Dataset entries:
=== Begin Enclosure ===

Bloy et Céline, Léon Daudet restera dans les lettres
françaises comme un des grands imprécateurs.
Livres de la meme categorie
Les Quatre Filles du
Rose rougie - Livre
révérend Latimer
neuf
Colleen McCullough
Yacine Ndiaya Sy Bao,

=== End Enclosure ===

**What you need to do**
Please retype the entries above in full, exactly as they stand.

**Solution for this problem**
Bloy et Céline, Léon Daudet restera dans les lettres
françaises comme un des grands imprécateurs.
Livres de la meme categorie
Les Quatre Filles du
Rose rougie - Livre
révérend Latimer
neuf
Colleen McCullough
Yacine Ndiaya Sy Bao,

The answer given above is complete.